**Task description**. You are asked to filter the data below and copy every line holding "this".

**Given records**.
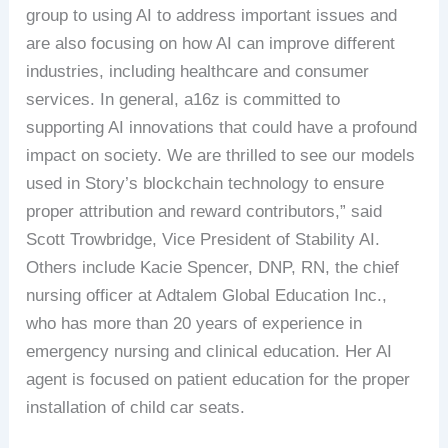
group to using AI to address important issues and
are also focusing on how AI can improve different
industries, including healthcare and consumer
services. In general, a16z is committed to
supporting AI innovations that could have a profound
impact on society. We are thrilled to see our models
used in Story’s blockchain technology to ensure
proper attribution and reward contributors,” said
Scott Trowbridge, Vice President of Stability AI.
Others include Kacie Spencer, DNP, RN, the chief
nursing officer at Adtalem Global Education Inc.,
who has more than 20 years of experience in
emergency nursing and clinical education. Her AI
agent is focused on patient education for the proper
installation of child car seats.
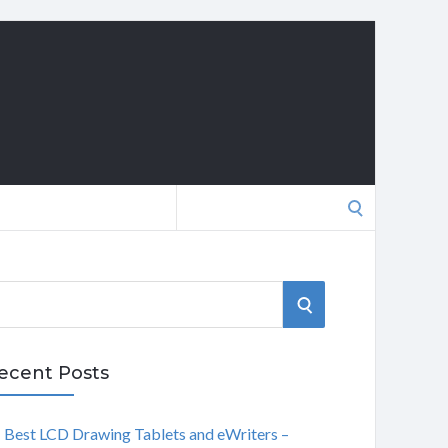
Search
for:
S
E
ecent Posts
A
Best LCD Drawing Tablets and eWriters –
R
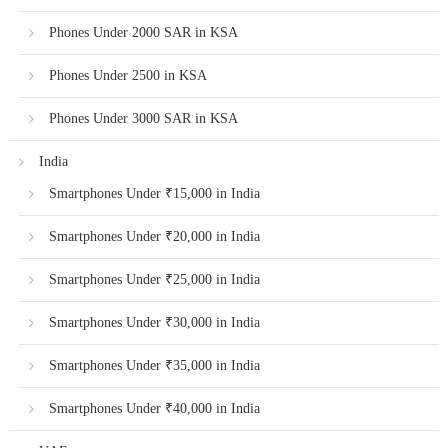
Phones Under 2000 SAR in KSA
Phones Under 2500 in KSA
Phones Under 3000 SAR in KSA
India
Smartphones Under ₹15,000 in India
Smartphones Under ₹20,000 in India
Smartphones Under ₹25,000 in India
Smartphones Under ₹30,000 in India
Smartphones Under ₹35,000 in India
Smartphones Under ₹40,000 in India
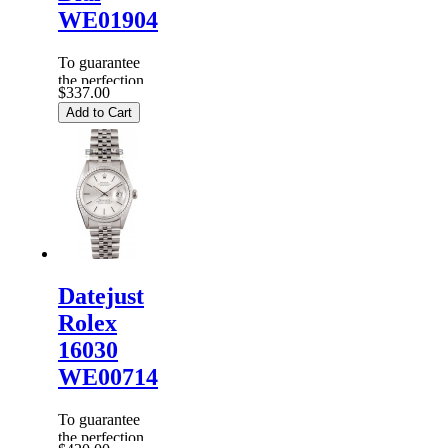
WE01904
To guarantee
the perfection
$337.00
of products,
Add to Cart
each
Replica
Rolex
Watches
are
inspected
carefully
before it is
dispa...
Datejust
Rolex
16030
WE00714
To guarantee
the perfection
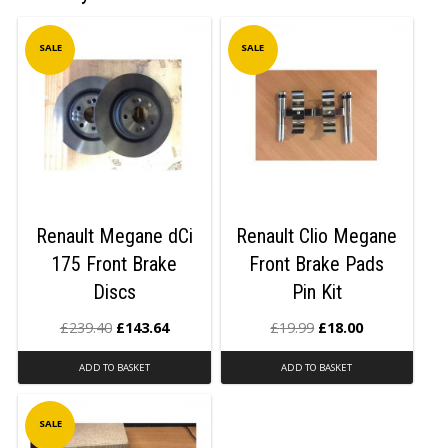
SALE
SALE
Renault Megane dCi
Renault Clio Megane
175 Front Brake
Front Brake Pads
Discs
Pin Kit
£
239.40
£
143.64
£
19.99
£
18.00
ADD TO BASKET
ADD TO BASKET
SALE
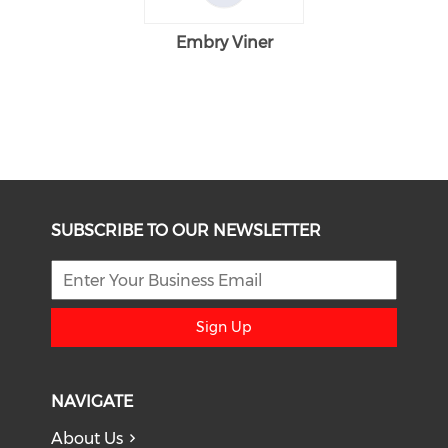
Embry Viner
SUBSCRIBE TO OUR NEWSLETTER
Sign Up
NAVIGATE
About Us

* * *

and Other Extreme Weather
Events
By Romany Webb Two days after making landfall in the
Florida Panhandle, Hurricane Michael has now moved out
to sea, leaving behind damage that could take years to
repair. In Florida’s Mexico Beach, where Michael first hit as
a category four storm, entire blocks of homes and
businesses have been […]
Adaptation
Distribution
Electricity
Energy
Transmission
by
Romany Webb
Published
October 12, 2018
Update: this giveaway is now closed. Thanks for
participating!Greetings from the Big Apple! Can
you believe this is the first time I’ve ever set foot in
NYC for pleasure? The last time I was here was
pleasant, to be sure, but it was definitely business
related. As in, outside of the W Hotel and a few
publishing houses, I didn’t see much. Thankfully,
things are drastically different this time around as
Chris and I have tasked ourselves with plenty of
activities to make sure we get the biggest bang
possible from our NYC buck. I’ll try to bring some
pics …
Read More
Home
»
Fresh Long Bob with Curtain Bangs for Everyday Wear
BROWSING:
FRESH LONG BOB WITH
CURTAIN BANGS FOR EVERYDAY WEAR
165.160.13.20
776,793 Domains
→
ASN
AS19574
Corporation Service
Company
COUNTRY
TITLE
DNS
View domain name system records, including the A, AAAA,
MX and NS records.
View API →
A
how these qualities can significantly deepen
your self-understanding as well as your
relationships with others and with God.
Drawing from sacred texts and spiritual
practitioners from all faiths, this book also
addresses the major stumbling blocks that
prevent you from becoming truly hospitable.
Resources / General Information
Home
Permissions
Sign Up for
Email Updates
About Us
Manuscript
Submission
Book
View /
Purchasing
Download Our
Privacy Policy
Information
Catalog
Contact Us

**Your response**.
Update: this giveaway is now closed. Thanks for
you believe this is the first time I’ve ever set foot in
things are drastically different this time around as
practitioners from all faiths, this book also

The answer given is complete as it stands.